MIT engineers have invented a new photorealistic simulation engine to help driveless cars navigate a host of worse-case scenarios before cruising down real streets.
According to its creators, the new simulation system could help vehicles learn how to drive in the real world and recover from near-crash scenarios.
Control systems for autonomous vehicles largely rely on real-world datasets of driving trajectories from human drivers.
From these data, they learn how to emulate safe steering controls in a variety of situations.
But real-world data from hazardous ‘edge cases’ – such as nearly crashing or being forced off the road or into other lanes – are fortunately rare.

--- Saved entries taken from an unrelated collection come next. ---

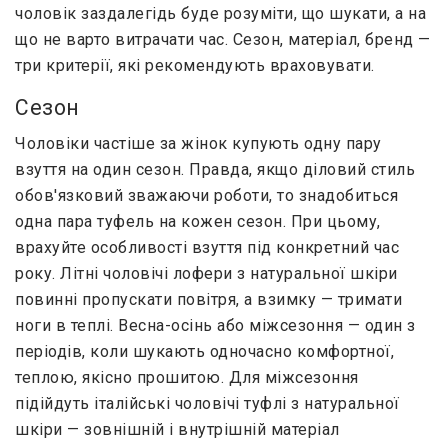
чоловік заздалегідь буде розуміти, що шукати, а на
що не варто витрачати час. Сезон, матеріал, бренд —
три критерії, які рекомендують враховувати.
Сезон
Чоловіки частіше за жінок купують одну пару
взуття на один сезон. Правда, якщо діловий стиль
обов'язковий зважаючи роботи, то знадобиться
одна пара туфель на кожен сезон. При цьому,
врахуйте особливості взуття під конкретний час
року. Літні чоловічі лофери з натуральної шкіри
повинні пропускати повітря, а взимку — тримати
ноги в теплі. Весна-осінь або міжсезоння — один з
періодів, коли шукають одночасно комфортної,
теплою, якісно прошитою. Для міжсезоння
підійдуть італійські чоловічі туфлі з натуральної
шкіри — зовнішній і внутрішній матеріал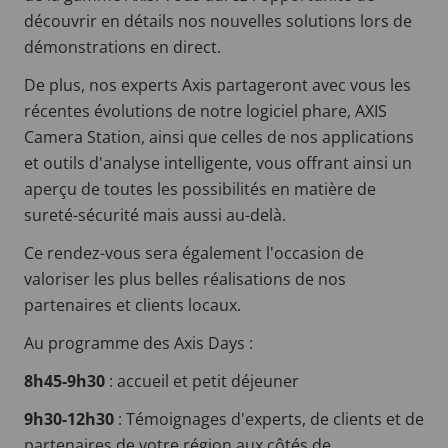
découvrir en détails nos nouvelles solutions lors de
démonstrations en direct.
De plus, nos experts Axis partageront avec vous les
récentes évolutions de notre logiciel phare, AXIS
Camera Station, ainsi que celles de nos applications
et outils d'analyse intelligente, vous offrant ainsi un
aperçu de toutes les possibilités en matière de
sureté-sécurité mais aussi au-delà.
Ce rendez-vous sera également l'occasion de
valoriser les plus belles réalisations de nos
partenaires et clients locaux.
Au programme des Axis Days :
8h45-9h30
: accueil et petit déjeuner
9h30-12h30
: Témoignages d'experts, de clients et de
partenaires de votre région aux côtés de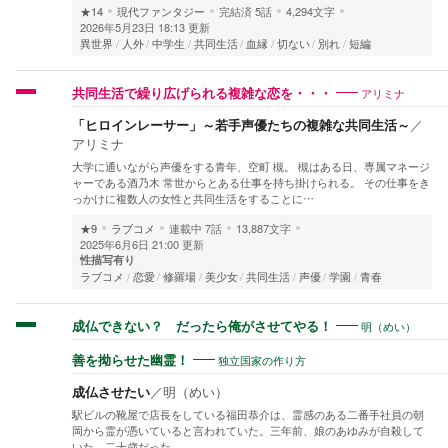
★14
現代ファンタジー
完結済
5話
4,294文字
2026年5月23日 18:13 更新
異世界
人外
中学生
共同生活
血縁
切ない
別れ
短編
アリミナ
共同生活で繰り広げられる複雑な恋を・・・
「ヒロインレーサー」～若手声優たちの複雑な共同生活～
／
アリミナ
大学に通いながら声優をする青年、空町 槻。 槻はある日、専属マネージ
ャーである酒乃木 常世からとある仕事を持ち掛けられる。 その仕事をき
っかけに複数人の女性と共同生活をすることに…
★9
ラブコメ
連載中
7話
13,887文字
2025年6月6日 21:00 更新
性描写有り
ラブコメ
恋愛
修羅場
美少女
共同生活
声優
学園
青春
明（めい）
成仏できない？ だったら俺がさせてやる！
独立国家の作り方
善を拗らせた幽霊！
成仏させたい
／
明（めい）
駅ビルの靴屋で店長をしている福田恭介は、霊感のある二番手社員の朝
岡から霊が憑いていると言われていた。三年前、娘のあゆみが自殺して
いた。二十歳だった。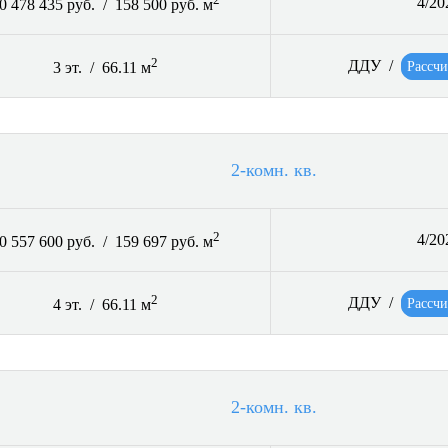
4/20
0 478 435 руб. / 158 500 руб. м
2
ДДУ /
Рассчи
3 эт. / 66.11 м
2-комн. кв.
2
4/20
0 557 600 руб. / 159 697 руб. м
2
ДДУ /
Рассчи
4 эт. / 66.11 м
2-комн. кв.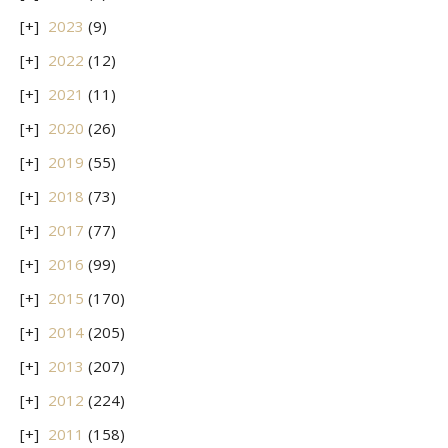
2023
(9)
2022
(12)
2021
(11)
2020
(26)
2019
(55)
2018
(73)
2017
(77)
2016
(99)
2015
(170)
2014
(205)
2013
(207)
2012
(224)
2011
(158)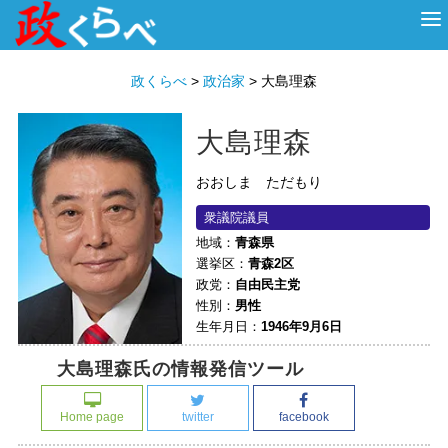
HOME
ABOUT
政治家
衆議院選挙
投票先を選ぶ
政くらべ
>
政治家
>
大島理森
大島理森
おおしま ただもり
衆議院議員
地域：
青森県
選挙区：
青森2区
政党：
自由民主党
性別：
男性
生年月日：
1946年9月6日
大島理森氏の情報発信ツール
Home page
twitter
facebook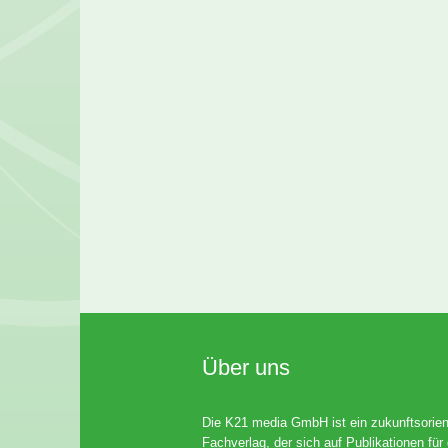
Über uns
Die K21 media GmbH ist ein zukunftsorient
Fachverlag, der sich auf Publikationen für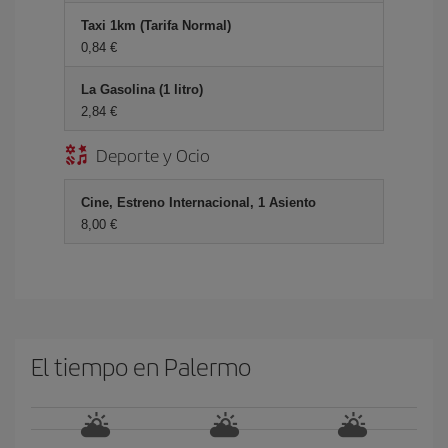
Taxi 1km (Tarifa Normal)
0,84 €
La Gasolina (1 litro)
2,84 €
Deporte y Ocio
Cine, Estreno Internacional, 1 Asiento
8,00 €
El tiempo en Palermo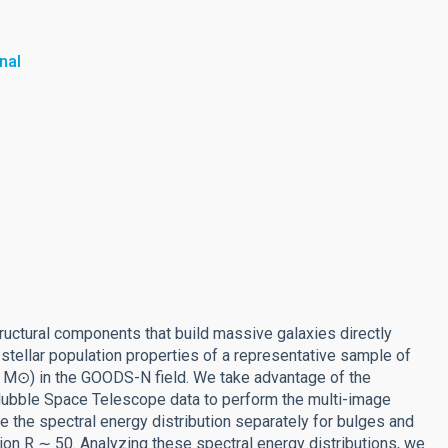
nal
tructural components that build massive galaxies directly
 stellar population properties of a representative sample of
 M⊙) in the GOODS-N field. We take advantage of the
Hubble Space Telescope data to perform the multi-image
e the spectral energy distribution separately for bulges and
ution R ∼ 50. Analyzing these spectral energy distributions, we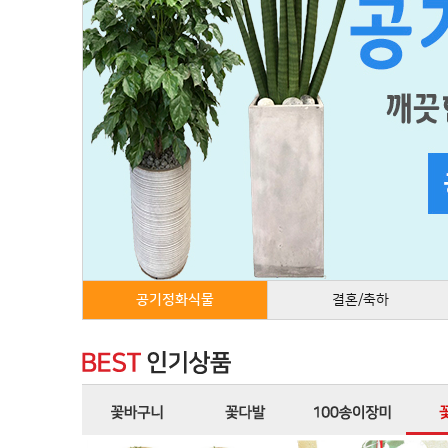
공기정화식물
결혼/축하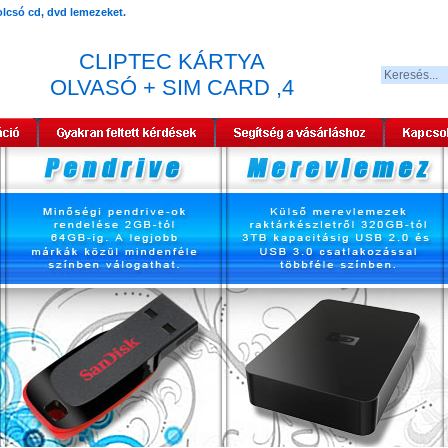
CLIPTEC KÁRTYA
OLVASÓ + SIM CARD ,4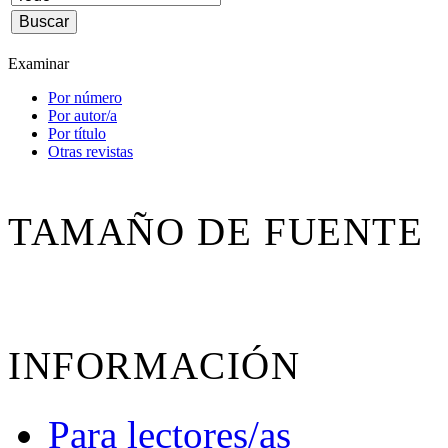
Examinar
Por número
Por autor/a
Por título
Otras revistas
TAMAÑO DE FUENTE
INFORMACIÓN
Para lectores/as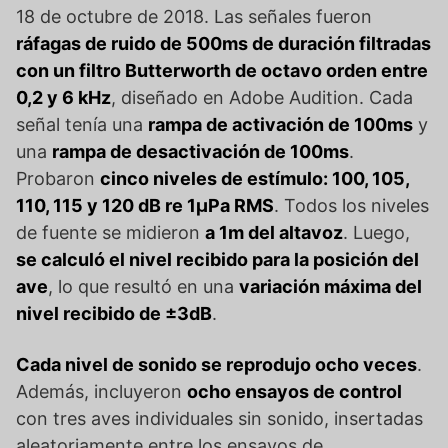
18 de octubre de 2018. Las señales fueron
ráfagas de ruido de 500ms de duración filtradas
con un filtro Butterworth de octavo orden entre
0,2 y 6 kHz
, diseñado en Adobe Audition. Cada
señal tenía una
rampa de activación de 100ms
y
una
rampa de desactivación de 100ms
.
Probaron
cinco niveles de estímulo: 100, 105,
110, 115 y 120 dB re 1µPa RMS
. Todos los niveles
de fuente se midieron
a 1m del altavoz
. Luego,
se calculó el nivel recibido para la posición del
ave
, lo que resultó en una
variación máxima del
nivel recibido de ±3dB
.
Cada nivel de sonido se reprodujo ocho veces
.
Además, incluyeron
ocho ensayos de control
con tres aves individuales sin sonido, insertadas
aleatoriamente entre los ensayos de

MIT is hoping to change that with its Virtual Image Synthesis and Transformation for Autonomy (VISTA) system.
The system uses only a small dataset – captured by humans driving on a road – to synthesize a practically infinite number of new viewpoints from trajectories that the vehicle could take in the real world.
The controller is rewarded for the distance it travels without crashing, so it must learn by itself how to reach a destination safely.
In doing so, the vehicle learns to safely navigate any situation it encounters, including regaining control after swerving between lanes or recovering from near-crashes.
In tests, a controller trained within the VISTA simulator safely was able to be safely deployed onto a full-scale driverless car and to navigate through previously unseen streets.
In positioning the car at off-road orientations that mimicked various near-crash situations, the controller was also able to successfully recover the car back into a safe driving trajectory within a few seconds.
“It’s tough to collect data in these edge cases that humans don’t experience on the road,” says first author and MIT CSAIL PhD student Alexander Amini.
“In our simulation, however, control systems can experience those situations, learn for themselves to recover from them, and remain robust when deployed onto vehicles in the real world.”
Going forward, the scientists are hoping to simulate all types of road conditions from a single driving trajectory, such as night and day, and sunny and rainy weather.